Venezuela, on the other hand, is imploding. In cities and towns across the beleaguered country, citizens are lining up to buy basic staples with bricks of worthless currency. Street protests and open confrontations are routine and spreading across the country. Thousands of Venezuelans have already fled to neighboring countries such as Brazil and Colombia in search of safer ground. An already fragile state is on the verge of collapse. At home, more than 86 percent of the population disapproves of the President. At least 65 percent of the population supports the ongoing protests and say they will take to the streets in the next few months. The military has been deployed on numerous occasions to quell rising discontent, and there are signs of mutinous officers staging resistance.

TCB: How is the situation in Venezuela – and the heightened flow of migrants from Venezuela to Brazil – impacting stability in Brazil?

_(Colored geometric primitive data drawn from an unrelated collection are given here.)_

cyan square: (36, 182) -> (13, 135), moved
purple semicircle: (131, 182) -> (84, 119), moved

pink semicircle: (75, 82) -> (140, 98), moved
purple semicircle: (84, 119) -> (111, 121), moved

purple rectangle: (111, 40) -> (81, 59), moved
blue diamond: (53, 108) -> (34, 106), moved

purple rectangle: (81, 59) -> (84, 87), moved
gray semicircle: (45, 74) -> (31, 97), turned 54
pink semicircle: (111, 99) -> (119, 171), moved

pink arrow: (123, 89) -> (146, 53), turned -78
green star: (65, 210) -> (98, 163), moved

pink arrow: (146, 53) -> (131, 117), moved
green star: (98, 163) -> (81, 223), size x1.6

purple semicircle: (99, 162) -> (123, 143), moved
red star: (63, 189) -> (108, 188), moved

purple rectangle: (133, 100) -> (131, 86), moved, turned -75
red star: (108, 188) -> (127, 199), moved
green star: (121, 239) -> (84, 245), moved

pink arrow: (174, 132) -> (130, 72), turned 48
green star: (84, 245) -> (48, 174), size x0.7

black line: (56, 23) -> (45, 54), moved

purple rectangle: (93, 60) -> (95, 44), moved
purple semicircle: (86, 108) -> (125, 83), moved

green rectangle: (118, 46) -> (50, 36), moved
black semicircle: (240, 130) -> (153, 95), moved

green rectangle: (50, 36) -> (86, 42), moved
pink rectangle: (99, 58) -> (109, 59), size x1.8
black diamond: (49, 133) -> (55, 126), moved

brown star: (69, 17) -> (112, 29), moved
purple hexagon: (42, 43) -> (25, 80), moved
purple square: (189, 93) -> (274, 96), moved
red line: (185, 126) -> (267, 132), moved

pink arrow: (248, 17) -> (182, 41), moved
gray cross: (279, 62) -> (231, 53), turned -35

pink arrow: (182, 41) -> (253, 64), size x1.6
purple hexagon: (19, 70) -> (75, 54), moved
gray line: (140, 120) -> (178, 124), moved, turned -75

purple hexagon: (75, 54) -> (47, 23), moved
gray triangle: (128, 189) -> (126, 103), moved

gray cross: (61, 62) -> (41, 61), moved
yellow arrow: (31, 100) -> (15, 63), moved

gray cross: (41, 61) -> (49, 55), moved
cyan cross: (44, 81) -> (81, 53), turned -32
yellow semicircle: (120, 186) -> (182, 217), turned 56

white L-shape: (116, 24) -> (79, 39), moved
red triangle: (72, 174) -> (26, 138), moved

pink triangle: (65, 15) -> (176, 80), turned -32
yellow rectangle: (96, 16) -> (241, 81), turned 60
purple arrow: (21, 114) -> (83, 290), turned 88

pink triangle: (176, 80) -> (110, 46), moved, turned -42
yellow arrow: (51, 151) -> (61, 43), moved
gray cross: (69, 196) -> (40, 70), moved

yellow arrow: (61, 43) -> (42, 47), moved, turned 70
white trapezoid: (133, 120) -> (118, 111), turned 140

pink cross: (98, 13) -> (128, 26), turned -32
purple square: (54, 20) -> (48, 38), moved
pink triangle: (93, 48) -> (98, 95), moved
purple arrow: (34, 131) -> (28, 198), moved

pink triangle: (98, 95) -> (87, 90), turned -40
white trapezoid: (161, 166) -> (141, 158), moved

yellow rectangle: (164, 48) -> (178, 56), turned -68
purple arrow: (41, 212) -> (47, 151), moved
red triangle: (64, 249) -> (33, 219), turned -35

Muggah: Venezuela’s political and economic crises will likely intensify in the coming months. Some of the world’s most severe and protracted civil wars erupted over situations with far fewer tensions than the ones shaping Venezuela’s political impasse. Given the level of violence and the potentially devastating spill-over effects, non-action is not an option. The costs of political and economic meltdown, and a hemorrhaging refugee crisis, are already being felt across the region. The conflict could rapidly spill over Venezuela’s borders, leading to unpredictable contagion effects.

The number of formal Venezuelan refugee asylum claims has sky-rocketed over the past six months. In 2016, there were roughly 27,000 applicants. So far in 2017, there are more than 50,000. The main countries include the U.S., Brazil, Peru, Spain, Mexico, Colombia, and other countries like Canada, Ecuador, and Costa Rica. But this is only part of the story. There are many more Venezuelans pursuing “irregular” forms of migration because of the long lag time in securing formal residency or refugee status.

There are an estimated 300,000 Venezuelans in Colombia, 40,000 in Trinidad and Tobago, and 30,000 in Brazil. Brazil, together with the United Nations High Commissioner for Refugees (UNHCR), has set up very preliminary reception centers and introduced legislation to regularize residency, but its response has been woefully inadequate given the scale of the crisis.